The top seven on their list include: Rafting the Grand Canyon; Kayaking in Kauai,Hawaii; Dog Sledding in Alaska; Mountain Biking in Colorado and Utah; Hiking the Narrows in Zion National Park; Skiing Corbet’s Couloir in Jackson Hole, Wyoming; and Climbing El Capitan in Yosemite National Park. We are indeed in great company!

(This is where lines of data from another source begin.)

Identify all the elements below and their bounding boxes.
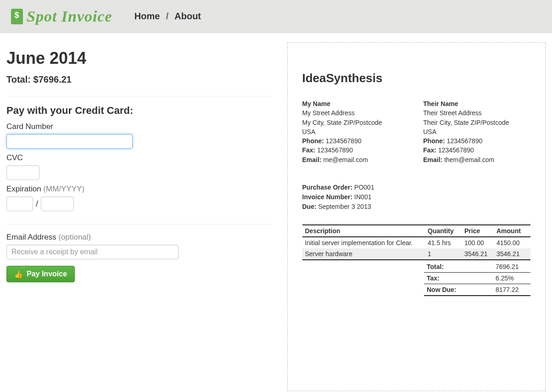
col-description: Description <box>302 225 425 237</box>
invoice-period-title: June 2014 <box>6 49 272 68</box>
total-label: Total: <box>6 74 31 84</box>
col-amount: Amount <box>494 225 530 237</box>
cell-amt: 3546.21 <box>494 248 530 260</box>
cvc-label: CVC <box>6 153 272 162</box>
to-email: them@email.com <box>444 156 494 163</box>
to-address: Their Name Their Street Address Their Ci… <box>423 99 530 164</box>
cell-price: 3546.21 <box>462 248 494 260</box>
to-city: Their City, State ZIP/Postcode <box>423 118 530 127</box>
nav-about[interactable]: About <box>174 11 201 21</box>
to-email-label: Email: <box>423 156 442 163</box>
email-label: Email Address (optional) <box>6 233 272 242</box>
totals-total-label: Total: <box>424 261 493 273</box>
totals-due-value: 8177.22 <box>493 284 530 296</box>
card-number-label: Card Number <box>6 122 272 131</box>
due-date-label: Due: <box>302 203 317 210</box>
from-street: My Street Address <box>302 108 410 118</box>
totals-due-label: Now Due: <box>424 284 493 296</box>
to-name: Their Name <box>423 99 530 108</box>
totals-tax-label: Tax: <box>424 273 493 284</box>
exp-year-input[interactable] <box>41 196 74 211</box>
cell-price: 100.00 <box>462 237 494 248</box>
to-phone: 1234567890 <box>447 137 483 145</box>
line-items-table: Description Quantity Price Amount Initia… <box>302 224 531 260</box>
invoice-company: IdeaSynthesis <box>302 71 531 85</box>
totals-tax-value: 6.25% <box>493 273 530 284</box>
col-price: Price <box>462 225 494 237</box>
inv-number-label: Invoice Number: <box>302 193 353 201</box>
email-label-text: Email Address <box>6 233 58 241</box>
to-fax: 1234567890 <box>438 146 474 154</box>
to-fax-label: Fax: <box>423 146 436 154</box>
from-email-label: Email: <box>302 156 322 163</box>
from-country: USA <box>302 127 410 136</box>
nav-separator: / <box>166 11 169 21</box>
total-value: $7696.21 <box>33 74 72 84</box>
cell-qty: 41.5 hrs <box>425 237 462 248</box>
cell-amt: 4150.00 <box>494 237 530 248</box>
inv-number-value: IN001 <box>354 193 371 201</box>
email-hint: (optional) <box>58 233 91 241</box>
email-input[interactable] <box>6 245 178 259</box>
payment-panel: June 2014 Total: $7696.21 Pay with your … <box>6 42 276 391</box>
from-name: My Name <box>302 99 410 108</box>
table-row: Server hardware 1 3546.21 3546.21 <box>302 248 531 260</box>
brand-name: Spot Invoice <box>27 8 112 25</box>
pay-invoice-button[interactable]: 👍 Pay Invoice <box>6 266 75 282</box>
from-phone: 1234567890 <box>326 137 362 145</box>
divider <box>6 224 272 224</box>
from-phone-label: Phone: <box>302 137 324 145</box>
to-phone-label: Phone: <box>423 137 445 145</box>
table-row: Initial server implementation for Clear.… <box>302 237 531 248</box>
to-street: Their Street Address <box>423 108 530 118</box>
totals-table: Total: 7696.21 Tax: 6.25% Now Due: 8177.… <box>424 261 530 296</box>
cell-desc: Initial server implementation for Clear. <box>302 237 425 248</box>
from-city: My City, State ZIP/Postcode <box>302 118 410 127</box>
cell-qty: 1 <box>425 248 462 260</box>
invoice-preview: IdeaSynthesis My Name My Street Address … <box>287 42 546 391</box>
logo-icon <box>11 9 23 24</box>
due-date-value: September 3 2013 <box>318 203 371 210</box>
divider <box>6 96 272 96</box>
thumbs-up-icon: 👍 <box>14 271 23 278</box>
from-fax-label: Fax: <box>302 146 316 154</box>
po-value: PO001 <box>354 184 374 191</box>
cvc-input[interactable] <box>6 165 39 180</box>
nav: Home / About <box>134 11 201 22</box>
cell-desc: Server hardware <box>302 248 425 260</box>
card-number-input[interactable] <box>6 134 133 149</box>
pay-header: Pay with your Credit Card: <box>6 105 272 117</box>
exp-slash: / <box>36 199 38 209</box>
invoice-meta: Purchase Order: PO001 Invoice Number: IN… <box>302 183 531 212</box>
total-line: Total: $7696.21 <box>6 74 272 85</box>
from-email: me@email.com <box>323 156 368 163</box>
top-bar: Spot Invoice Home / About <box>0 0 552 33</box>
expiration-label-text: Expiration <box>6 185 43 193</box>
expiration-hint: (MM/YYYY) <box>43 185 84 193</box>
brand: Spot Invoice <box>11 8 112 25</box>
expiration-label: Expiration (MM/YYYY) <box>6 185 272 194</box>
nav-home[interactable]: Home <box>134 11 160 21</box>
exp-month-input[interactable] <box>6 196 33 211</box>
po-label: Purchase Order: <box>302 184 353 191</box>
to-country: USA <box>423 127 530 136</box>
from-address: My Name My Street Address My City, State… <box>302 99 410 164</box>
totals-total-value: 7696.21 <box>493 261 530 273</box>
pay-button-label: Pay Invoice <box>27 270 67 278</box>
col-quantity: Quantity <box>425 225 462 237</box>
from-fax: 1234567890 <box>317 146 353 154</box>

I learned about this Adventure rating by accident while returning from a mission trip in Macas, Equador, twenty years ago. Awaiting our Indianapolis connection in Houston’s Bush International Airport, I picked up a National Geographic magazine and came across this little blurb:
Number 65 – Road Biking, Monroe, and Lawrence Counties, Indiana. Remember the 1979 movie “Breaking Away?” Since then, serious road bikers have wheeled along the back roads around Bloomington, including a bucolic 50-mile loop that heads south on Old Route 37 to Harrodsburg, then goes west on Popcorn Road, and continues tacking left on a two-lane country road past small farms, limestone quarries, and quaint towns. – Bicycle Garage (812) 339-3457 www.kiva.net/~bikegarag.National Geographic ADVENTURE, April, 2000
I recognized this adventure as the “Mystery Ride” I had laid out years earlier by giving clues and asking BBC Club members to call with the name of the “Mystery Ride” when they received the BBC Newsletter with the following clues:
- Go south on an ancient highway
- Turn right at a town named after a biblical king
- Turn right onto “Mystery” Road
- Identify the B and the O on the historic railroad marker
- Turn right on a state highway that is Al Abbott’s age
- Turn right before the bridge across “Mystery” Creek
- Turn left then right to the “Mystery” Church
- Rest Stop at the “Mystery” Church with
- Gatorade, water and snack – Identify the snack
- Head North on a cold weather road
- Head east on a rocky road
- Head north through a town named after the Star Trek captain
- Return to Bloomington on a winner’s highway
I want to thank Chris Hahn for mentioning the National Geographic’s 65th Best Adventure in America in his teaser for last Saturday’s club ride. It allowed me to reminisce about our associations with this little burg, Popcorn, Indiana. Club members Jim and Sylvia Schroeder were married at this Popcorn Church several years ago, and Barbara and I played bridge at Dale and Peggy Humphry’s (prominent church members) farm less than a mile from there. Dale hooked up his tractor and hayrack and offered the bridge club members a hayride through the beautiful fields and pastures of his farm. Dale was the past president of the National Cattleman’s Association, a prestigious honor which garnered him an invitation to President Reagan’s Inauguration. He had the invitation framed and hanging on the kitchen wall. When I asked about the experience, he admitted he was too busy farming to attend, a decision he had regretted for the past twenty years.
Getting back to the Adventure 100 list. Did anyone notice the nice new signs south of Kirksville advertising May Creek Farm? That was a nudist colony back in the day. Had National Geographic known about the nudist colony, the Popcorn Ride would certainly have rated higher than 65th on America’s best adventures.